Men and women. Can't live together. Can't live apart.
This is hardly a new subject, but playwright Sam Shepard has a more visceral take on it than most. "A Lie of the Mind," the current production at Fells Point Corner Theatre, begins with a character named Jake phoning his brother to say that, this time, he thinks he's killed his wife, Beth.
When we see Beth in the next scene she's in the hospital suffering from brain damage; Jake has killed just about everything in her except her love for him.
Much of the rest of the play consists of roughly parallel scenes that take place in Jake's mother's house in California and Beth's parents' house in Montana. Designer Jim Slivka's set situates them side by side on raised platforms with a chasm in between.
As designs go, this is fairly literal. And that's appropriate considering that, as the action progresses, Shepard engages in such overt symbolism as draping the American flag around Jake's neck.
Myth is a palpable thing in Shepard's plays. He doesn't just write about the idea of, say, the Great White Hunter in the American West; he has a character drag a deer carcass on stage.

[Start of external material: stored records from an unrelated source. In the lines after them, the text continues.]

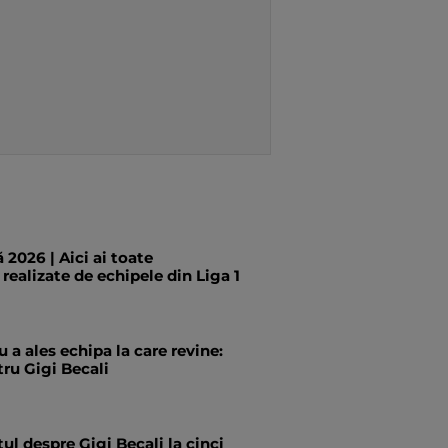
 2026 | Aici ai toate
 realizate de echipele din Liga 1
 a ales echipa la care revine:
ru Gigi Becali
tul despre Gigi Becali la cinci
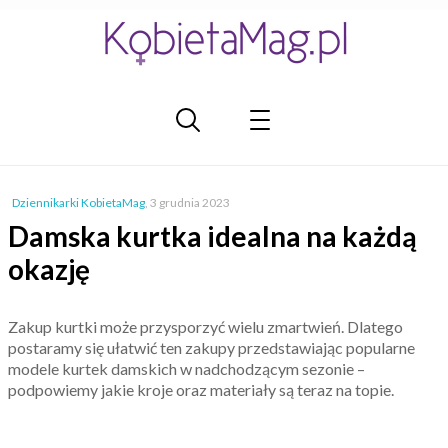
Dziennikarki KobietaMag
,
3 grudnia 2023
Damska kurtka idealna na każdą
okazję
Zakup kurtki może przysporzyć wielu zmartwień. Dlatego
postaramy się ułatwić ten zakupy przedstawiając popularne
modele kurtek damskich w nadchodzącym sezonie –
podpowiemy jakie kroje oraz materiały są teraz na topie.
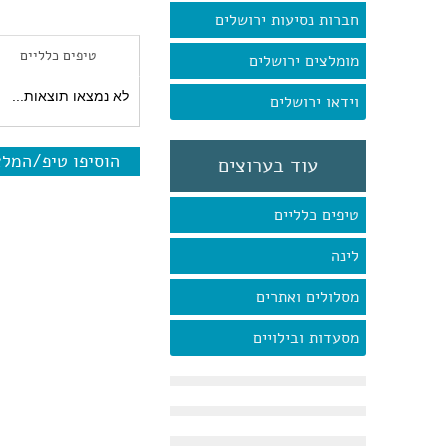
חברות נסיעות ירושלים
טיפים כלליים
מומלצים ירושלים
לא נמצאו תוצאות...
וידאו ירושלים
הוסיפו טיפ/המל
עוד בערוצים
טיפים כלליים
לינה
מסלולים ואתרים
מסעדות ובילויים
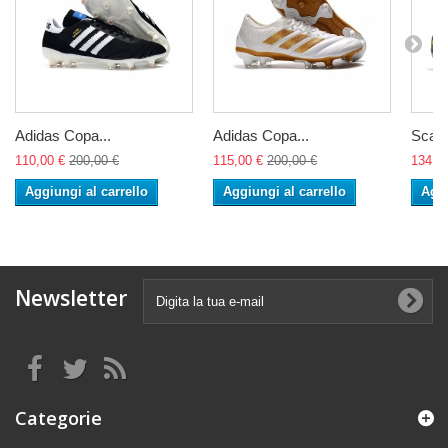
Adidas Copa...
Adidas Copa...
Scarp
110,00 €
200,00 €
115,00 €
200,00 €
134,0
Aggiungi al carrello
Aggiungi al carrello
Aggi
Newsletter
Categorie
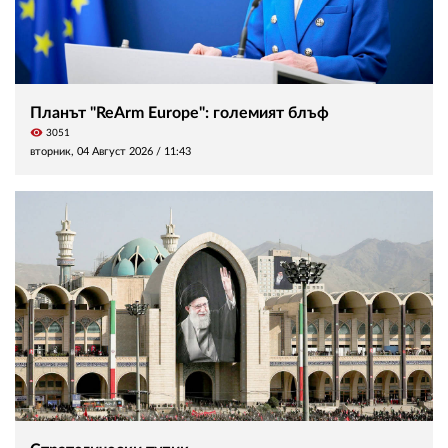
Планът "ReArm Europe": големият блъф
visibility
3051
вторник, 04 Август 2026 /
11:43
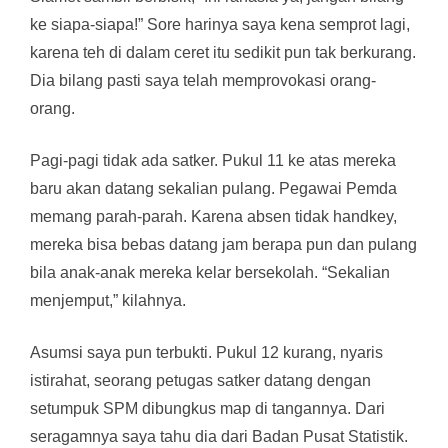
ke siapa-siapa!” Sore harinya saya kena semprot lagi,
karena teh di dalam ceret itu sedikit pun tak berkurang.
Dia bilang pasti saya telah memprovokasi orang-
orang.
Pagi-pagi tidak ada satker. Pukul 11 ke atas mereka
baru akan datang sekalian pulang. Pegawai Pemda
memang parah-parah. Karena absen tidak handkey,
mereka bisa bebas datang jam berapa pun dan pulang
bila anak-anak mereka kelar bersekolah. “Sekalian
menjemput,” kilahnya.
Asumsi saya pun terbukti. Pukul 12 kurang, nyaris
istirahat, seorang petugas satker datang dengan
setumpuk SPM dibungkus map di tangannya. Dari
seragamnya saya tahu dia dari Badan Pusat Statistik.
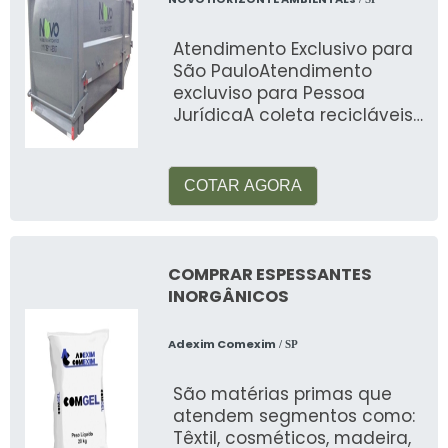
Atendimento Exclusivo para
São PauloAtendimento
excluviso para Pessoa
JurídicaA coleta recicláveis
é uma atividade
extremamente importante
no me
COTAR AGORA
COMPRAR ESPESSANTES
INORGÂNICOS
Adexim Comexim
/ SP
São matérias primas que
atendem segmentos como:
Têxtil, cosméticos, madeira,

This overt approach offers a strong stylistic suggestion to a director and cast, and when Denise M. Ratajczak and her actors follow that suggestion, the production has a stinging tone and a loony, black humor. Roger Buchanan, as Beth's father -- a rancher concerned more with hunting deer and respecting the flag than with his daughter's well-being -- epitomizes this broad, manic approach.
A similar intensity is projected by Lucia Bowes as gentle, scarred Beth; Richard Dean Stover as her irate, frustrated brother; Marge Goering as their excessively polite, excessively ditsy mother; and, at the coarse opposite extreme, Lynne R. Sigler as Jake's hard-bitten mother.
But the rest of Jake's family -- and especially Mark F. Bernier in the central role of Jake -- lacks the anger and edge necessary to convey the tension in the text. This family's tempestuous, alcoholic history is vital not only because Jake's violence is what sets the action in motion, but also because it bears some similarities to the playwright's own background.
"A Lie of the Mind" is rooted in Shepard's own hard-core reality. But if we don't believe Jake's fury is the equal but opposite manifestation of Beth's love and nurturing, then the play becomes little more than another sordid account of dysfunctional families.
Maybe that's why the audience sat stunned at the end of the performance I attended. Nobody clapped until Stover set the example. "A Lie of the Mind" has a lot to say about such large issues as: The destructive nature of love, and the shattered state of the American family. But Fells Point Corner's production makes less of Shepard's themes instead of more. In a nation where bigger is generally regarded as better, that's almost un-American.
'A Lie of the Mind'
Where: Fells Point Corner Theatre, 251 S. Ann St.
When: At 8 p.m. Fridays and Saturdays; matinees at 2 p.m. Sundays (this Sunday's performance signed). Through Feb. 21.